What this means is during the first 10 years you are only required to make interest only payments. After the 10 years is up, the loan will turn into a 20 year fixed loan where you are required to start paying down the balance.
If you are still in the loan after 10 years your monthly mortgage payment will go up considerably when it turns into a 20 year fixed rate mortgage. In many cases it will go up hundreds of dollars.
Interest only loans have interest rates that are typically .25% higher than a normal 30 year fixed loan. This is because the bank is not getting the principle you would normally be paying back which in turn they lend back out. To get more money coming back to them they charge a little more interest.

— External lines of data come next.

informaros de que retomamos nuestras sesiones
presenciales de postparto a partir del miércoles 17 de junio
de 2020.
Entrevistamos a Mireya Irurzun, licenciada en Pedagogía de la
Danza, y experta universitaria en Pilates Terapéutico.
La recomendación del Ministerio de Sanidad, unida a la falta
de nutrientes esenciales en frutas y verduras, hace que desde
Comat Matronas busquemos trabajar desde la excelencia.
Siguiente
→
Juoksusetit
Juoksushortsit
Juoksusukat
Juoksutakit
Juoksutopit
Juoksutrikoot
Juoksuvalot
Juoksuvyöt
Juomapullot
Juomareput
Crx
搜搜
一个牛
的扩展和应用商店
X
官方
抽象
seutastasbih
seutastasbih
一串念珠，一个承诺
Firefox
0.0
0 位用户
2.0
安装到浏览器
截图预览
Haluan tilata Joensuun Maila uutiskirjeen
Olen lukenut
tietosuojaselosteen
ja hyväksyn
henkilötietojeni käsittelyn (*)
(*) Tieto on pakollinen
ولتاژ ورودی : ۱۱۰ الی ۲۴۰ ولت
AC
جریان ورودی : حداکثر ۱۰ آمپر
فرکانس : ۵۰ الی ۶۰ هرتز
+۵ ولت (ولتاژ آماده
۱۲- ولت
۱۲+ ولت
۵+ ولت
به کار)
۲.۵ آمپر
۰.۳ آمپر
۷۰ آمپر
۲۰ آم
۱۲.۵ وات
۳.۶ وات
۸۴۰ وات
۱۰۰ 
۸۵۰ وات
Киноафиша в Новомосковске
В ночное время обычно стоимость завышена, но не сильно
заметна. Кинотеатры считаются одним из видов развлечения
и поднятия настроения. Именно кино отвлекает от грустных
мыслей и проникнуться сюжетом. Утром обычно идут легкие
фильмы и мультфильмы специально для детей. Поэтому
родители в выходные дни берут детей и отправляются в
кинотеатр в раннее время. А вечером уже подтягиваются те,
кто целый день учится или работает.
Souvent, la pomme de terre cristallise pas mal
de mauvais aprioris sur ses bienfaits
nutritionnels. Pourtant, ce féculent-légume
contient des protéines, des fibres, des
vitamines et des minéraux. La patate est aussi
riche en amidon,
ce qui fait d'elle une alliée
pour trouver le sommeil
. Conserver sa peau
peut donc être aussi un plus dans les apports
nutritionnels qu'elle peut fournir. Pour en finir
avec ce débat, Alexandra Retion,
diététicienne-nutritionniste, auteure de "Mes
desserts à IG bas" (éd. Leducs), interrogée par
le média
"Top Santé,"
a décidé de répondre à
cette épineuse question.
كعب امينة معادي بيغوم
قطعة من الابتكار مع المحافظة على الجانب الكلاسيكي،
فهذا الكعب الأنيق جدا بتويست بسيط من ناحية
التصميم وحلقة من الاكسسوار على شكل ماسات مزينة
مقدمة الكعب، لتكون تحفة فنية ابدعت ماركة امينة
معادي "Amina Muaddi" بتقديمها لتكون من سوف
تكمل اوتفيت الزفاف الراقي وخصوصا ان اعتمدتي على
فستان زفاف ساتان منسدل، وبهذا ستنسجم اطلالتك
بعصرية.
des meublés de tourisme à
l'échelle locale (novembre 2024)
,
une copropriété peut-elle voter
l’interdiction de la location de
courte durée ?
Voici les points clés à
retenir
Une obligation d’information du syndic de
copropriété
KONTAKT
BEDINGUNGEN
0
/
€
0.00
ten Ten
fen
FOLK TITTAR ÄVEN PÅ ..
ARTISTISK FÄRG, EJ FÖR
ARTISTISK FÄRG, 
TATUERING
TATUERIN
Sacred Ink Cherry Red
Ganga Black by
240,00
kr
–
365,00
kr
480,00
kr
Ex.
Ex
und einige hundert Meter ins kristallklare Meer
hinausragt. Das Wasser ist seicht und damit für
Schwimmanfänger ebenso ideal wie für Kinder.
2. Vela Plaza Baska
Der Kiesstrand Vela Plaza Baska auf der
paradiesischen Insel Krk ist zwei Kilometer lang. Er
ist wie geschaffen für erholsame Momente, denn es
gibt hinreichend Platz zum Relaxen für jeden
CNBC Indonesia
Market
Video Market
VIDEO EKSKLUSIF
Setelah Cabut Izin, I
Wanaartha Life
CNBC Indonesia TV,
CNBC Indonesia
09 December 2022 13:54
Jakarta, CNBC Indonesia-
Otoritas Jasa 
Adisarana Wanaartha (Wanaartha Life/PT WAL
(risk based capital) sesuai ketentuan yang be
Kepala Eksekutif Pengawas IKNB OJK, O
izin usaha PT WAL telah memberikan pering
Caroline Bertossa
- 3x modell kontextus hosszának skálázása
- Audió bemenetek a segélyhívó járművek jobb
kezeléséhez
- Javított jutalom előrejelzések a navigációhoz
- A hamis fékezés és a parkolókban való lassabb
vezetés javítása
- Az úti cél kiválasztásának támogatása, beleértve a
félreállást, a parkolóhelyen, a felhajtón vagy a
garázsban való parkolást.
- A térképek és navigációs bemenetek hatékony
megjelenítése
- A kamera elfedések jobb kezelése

Ask your lender what the difference in costs would be to get the same available interest rate as the 30 year fixed. It might cost a little bit more because you would be “buying down the rate”.
Not Paying That Much Principal Already – Take a regular 30 year fixed rate mortgage of $150k at 6% for example. Your monthly payment is $900 of which $750 goes towards interest and $150 goes towards principal. Not a whole lot going towards paying down the balance, huh.
In a regular 30 year fixed rate mortgage you really don’t start paying more principle than interest til year 15. And it’s because those mortgages are front loaded with interest. You could say a regular mortgage is interest only because you pay so much interest in the beginning.
Would keeping the $150 a month you’re not paying towards the mortgage help with other monthly bills?
But You Can Always Pay More – You are only required to make the interest only payment. If you want to pay more every month than do so. Anything above the interest only payment will go towards the principal balance.
Dropping Payments – One of my favorite features of the interest only mortgage was if you did pay more towards the principal balance the required monthly interest only payment would re-calculate the following month.
Regular mortgage payments do not adjust if you pay more. Those have the same payment til the day its paid off. Not so with interest only mortgages. Throw an extra $100 on top of your interest only mortgage payment one month and see next months interest only payment go down. It will not be a lot in that instance but it will go down.
Might Not Have To Refinance Again – The #1 reason why people refinance is to lower their payment. Since you have the lowest required monthly payment already, there might not be a reason to refinance unless you can save interest and get into another interest only mortgage. This will save you a couple thousand dollars in closing costs from doing a new loan.
Some people get confused with interest only mortgages. I have heard of people closing on one, making a payment or two, notice their balance is not going down and then call the mortgage company back raising hell saying they think the bank never wants them to pay the house off.
Turns out they got so focused on the payment being lower than anything else they were hearing while doing their shopping they did not hear it was interest only.
An explanation or two has had to happen which is all good. In many cases they were happier than before after hearing the benefits of the interest only mortgage which is the interest only payment.
When you get your mortgage statement you can throw additional money on top of the payment or not. It’s up to you. The biggest reason people refinance their homes is to lower their payments. So instead of throwing that additional $200 towards the balance this month just keep it in your pocket. After 3 months that’s $600 in your pocket and you do not have to pay thousands of dollars to refinance your loan to take cash out.
The interest only mortgage gives the borrower security in a fixed rate mortgage, the option to pay down their mortgage, and be able to see their payments slowly drop with it. What savvy borrowers do with their interest only mortgage is make what a normal 30 year fixed principal and interest payment would be so their payment would not change in ten years at all.